LONDON – Allan Hennessy, a blind Muslim Iraqi refugee has defied all the odds and managed to graduate from the United Kingdom’s prestigious Cambridge University with a first-class law degree, finishing fourth in his year.
“You have every right to leave your lane,” Hennessy told BBC late last week.
“All my life I’ve been told I cannot, must not, should not and would not. The disabled stereotype is subdued, helpless – and the biggest struggle for me is to overcome that stigma.”
Hennessy was born totally blind in 1995 in Baghdad, Iraq, which was still recovering from the 1990-1991 Gulf War at the time.
Hopes of gaining sight were bleak for Hennessy back home, prompting his father to sell all his belongings to move the family to London, where they sought asylum.
There, Hennessy underwent an operation that restored partial sight in his left eye.
“Since then I’ve just been rocking on with the little sight I have,” he tells the BBC.
Hennessy explains that his family lived a rather luxurious life in Iraq and suffered “a real culture shock” living as refugees in London council estates.
In 2012, he applied to study law at Cambridge University, becoming the first member of his family to attend university. He was one of only seven people with impaired sight to be accepted at the university that year.

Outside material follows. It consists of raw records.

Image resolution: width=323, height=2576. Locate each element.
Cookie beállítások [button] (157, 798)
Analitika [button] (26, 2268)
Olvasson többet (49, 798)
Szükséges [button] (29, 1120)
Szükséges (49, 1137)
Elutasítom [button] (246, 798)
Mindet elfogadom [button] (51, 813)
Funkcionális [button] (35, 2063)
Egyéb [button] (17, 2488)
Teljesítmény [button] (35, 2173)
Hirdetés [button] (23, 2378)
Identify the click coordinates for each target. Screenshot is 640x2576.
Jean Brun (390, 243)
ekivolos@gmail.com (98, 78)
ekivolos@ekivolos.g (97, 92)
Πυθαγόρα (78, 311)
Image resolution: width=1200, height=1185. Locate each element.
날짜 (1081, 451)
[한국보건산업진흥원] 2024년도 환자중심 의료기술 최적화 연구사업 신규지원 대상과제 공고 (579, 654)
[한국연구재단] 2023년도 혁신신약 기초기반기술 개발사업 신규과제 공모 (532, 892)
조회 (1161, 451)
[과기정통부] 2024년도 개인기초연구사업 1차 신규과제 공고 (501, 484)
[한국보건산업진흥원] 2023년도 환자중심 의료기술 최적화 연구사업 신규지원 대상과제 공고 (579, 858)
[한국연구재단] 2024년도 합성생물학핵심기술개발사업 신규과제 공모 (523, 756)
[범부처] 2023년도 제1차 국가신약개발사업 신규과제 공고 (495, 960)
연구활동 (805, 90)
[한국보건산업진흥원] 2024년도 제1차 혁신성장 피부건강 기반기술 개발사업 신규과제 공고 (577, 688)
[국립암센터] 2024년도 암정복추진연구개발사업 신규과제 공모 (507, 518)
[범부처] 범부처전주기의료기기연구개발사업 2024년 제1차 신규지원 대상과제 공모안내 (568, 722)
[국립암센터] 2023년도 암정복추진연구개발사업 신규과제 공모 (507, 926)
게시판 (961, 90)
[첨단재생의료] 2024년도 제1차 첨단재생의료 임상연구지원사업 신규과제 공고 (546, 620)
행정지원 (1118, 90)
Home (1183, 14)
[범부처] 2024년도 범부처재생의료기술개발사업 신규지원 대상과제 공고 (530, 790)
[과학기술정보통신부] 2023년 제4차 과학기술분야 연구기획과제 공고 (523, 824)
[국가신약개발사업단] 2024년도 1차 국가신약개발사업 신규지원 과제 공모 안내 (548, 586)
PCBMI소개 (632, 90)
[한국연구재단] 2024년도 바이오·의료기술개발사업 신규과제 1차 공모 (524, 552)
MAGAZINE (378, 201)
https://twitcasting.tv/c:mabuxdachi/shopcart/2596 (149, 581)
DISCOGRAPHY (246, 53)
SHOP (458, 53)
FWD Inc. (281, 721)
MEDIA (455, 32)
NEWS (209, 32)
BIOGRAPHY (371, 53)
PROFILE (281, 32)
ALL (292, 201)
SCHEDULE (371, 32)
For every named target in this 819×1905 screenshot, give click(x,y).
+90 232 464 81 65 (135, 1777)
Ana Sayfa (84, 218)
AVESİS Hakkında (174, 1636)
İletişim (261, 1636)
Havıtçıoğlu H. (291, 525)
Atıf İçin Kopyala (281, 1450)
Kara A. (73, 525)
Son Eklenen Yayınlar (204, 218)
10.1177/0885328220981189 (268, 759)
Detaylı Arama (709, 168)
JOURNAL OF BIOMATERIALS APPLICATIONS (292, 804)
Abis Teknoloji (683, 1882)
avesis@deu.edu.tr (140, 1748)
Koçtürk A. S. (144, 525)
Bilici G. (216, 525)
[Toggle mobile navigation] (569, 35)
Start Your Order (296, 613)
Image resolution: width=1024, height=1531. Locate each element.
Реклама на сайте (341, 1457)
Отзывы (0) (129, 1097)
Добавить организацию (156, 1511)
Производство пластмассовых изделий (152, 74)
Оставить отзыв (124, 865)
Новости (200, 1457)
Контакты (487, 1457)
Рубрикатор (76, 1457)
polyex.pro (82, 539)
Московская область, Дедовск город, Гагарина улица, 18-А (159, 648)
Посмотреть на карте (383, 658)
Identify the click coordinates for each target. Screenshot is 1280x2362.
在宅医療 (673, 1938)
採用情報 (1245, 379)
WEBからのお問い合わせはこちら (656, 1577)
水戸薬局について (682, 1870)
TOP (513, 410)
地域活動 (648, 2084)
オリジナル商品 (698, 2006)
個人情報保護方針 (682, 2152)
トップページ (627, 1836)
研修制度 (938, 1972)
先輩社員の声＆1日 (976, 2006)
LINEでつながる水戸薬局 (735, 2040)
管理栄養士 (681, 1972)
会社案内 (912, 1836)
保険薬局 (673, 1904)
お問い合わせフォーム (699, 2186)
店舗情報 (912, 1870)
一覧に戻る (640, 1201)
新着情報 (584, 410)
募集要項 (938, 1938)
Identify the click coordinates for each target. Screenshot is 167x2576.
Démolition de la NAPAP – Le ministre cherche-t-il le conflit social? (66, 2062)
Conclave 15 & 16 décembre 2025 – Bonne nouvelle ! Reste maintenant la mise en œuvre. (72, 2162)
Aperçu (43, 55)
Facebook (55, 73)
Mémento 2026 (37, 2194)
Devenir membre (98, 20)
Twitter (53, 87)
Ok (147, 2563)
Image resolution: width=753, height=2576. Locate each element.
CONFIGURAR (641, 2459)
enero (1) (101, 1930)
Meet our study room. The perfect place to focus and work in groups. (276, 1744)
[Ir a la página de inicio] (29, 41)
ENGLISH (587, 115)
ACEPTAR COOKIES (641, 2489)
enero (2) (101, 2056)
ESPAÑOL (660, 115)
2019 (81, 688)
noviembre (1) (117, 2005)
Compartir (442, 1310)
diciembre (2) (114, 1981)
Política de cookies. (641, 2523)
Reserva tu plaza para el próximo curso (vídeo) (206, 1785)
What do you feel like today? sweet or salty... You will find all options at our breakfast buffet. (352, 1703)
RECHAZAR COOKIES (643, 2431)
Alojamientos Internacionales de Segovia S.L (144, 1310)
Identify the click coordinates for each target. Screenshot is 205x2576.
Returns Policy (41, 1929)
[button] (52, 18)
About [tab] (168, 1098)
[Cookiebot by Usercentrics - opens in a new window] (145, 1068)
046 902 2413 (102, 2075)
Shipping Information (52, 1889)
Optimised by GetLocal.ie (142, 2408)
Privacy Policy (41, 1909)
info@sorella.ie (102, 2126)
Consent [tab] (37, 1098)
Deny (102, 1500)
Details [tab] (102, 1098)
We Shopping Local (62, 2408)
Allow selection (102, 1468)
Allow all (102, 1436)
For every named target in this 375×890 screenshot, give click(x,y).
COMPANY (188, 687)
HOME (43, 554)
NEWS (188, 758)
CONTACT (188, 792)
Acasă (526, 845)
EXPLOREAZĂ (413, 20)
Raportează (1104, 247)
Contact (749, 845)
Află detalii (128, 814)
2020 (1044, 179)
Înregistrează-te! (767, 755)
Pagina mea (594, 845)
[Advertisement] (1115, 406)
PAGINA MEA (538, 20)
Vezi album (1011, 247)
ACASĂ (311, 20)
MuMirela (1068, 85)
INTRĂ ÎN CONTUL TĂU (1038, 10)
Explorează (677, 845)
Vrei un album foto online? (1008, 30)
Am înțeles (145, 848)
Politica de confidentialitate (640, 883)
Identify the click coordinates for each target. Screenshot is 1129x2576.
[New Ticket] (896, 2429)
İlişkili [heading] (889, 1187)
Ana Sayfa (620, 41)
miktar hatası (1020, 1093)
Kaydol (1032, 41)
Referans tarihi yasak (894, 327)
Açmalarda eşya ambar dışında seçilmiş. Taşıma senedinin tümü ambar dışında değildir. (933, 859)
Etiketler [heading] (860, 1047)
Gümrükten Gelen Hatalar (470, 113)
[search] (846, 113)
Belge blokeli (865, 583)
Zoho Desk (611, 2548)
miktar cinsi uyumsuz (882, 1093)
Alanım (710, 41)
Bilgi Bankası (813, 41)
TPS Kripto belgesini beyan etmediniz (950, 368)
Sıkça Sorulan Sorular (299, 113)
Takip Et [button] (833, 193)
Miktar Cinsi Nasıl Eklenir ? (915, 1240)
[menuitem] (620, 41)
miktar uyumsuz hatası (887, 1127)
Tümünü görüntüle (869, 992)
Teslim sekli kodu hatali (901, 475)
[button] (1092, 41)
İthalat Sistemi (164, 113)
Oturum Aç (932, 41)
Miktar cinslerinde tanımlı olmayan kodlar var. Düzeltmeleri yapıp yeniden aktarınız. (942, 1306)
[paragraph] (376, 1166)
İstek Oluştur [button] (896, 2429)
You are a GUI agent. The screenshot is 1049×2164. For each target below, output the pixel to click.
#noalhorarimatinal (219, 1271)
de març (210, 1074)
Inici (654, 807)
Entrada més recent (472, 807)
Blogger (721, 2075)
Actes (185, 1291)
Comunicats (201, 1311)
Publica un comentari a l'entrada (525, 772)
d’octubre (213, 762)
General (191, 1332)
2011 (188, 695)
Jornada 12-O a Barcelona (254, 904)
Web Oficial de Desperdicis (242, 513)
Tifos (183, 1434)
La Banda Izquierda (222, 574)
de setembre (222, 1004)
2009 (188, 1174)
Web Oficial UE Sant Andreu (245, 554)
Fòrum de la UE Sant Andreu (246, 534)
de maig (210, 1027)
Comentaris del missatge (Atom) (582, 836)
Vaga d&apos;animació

This summer, Hennessy graduated from Fitzwilliam College, one of the constituent colleges of the University of Cambridge, finishing fourth out of 220 students. In addition to that, he wrote two papers which were ranked first among all others.
Having graduated from college, Allan is now set for a prestigious scholarship at law school.
“It takes a lot of confidence, self love and self-worth to realize that you are capable. You have every right to leave your lane,” he said.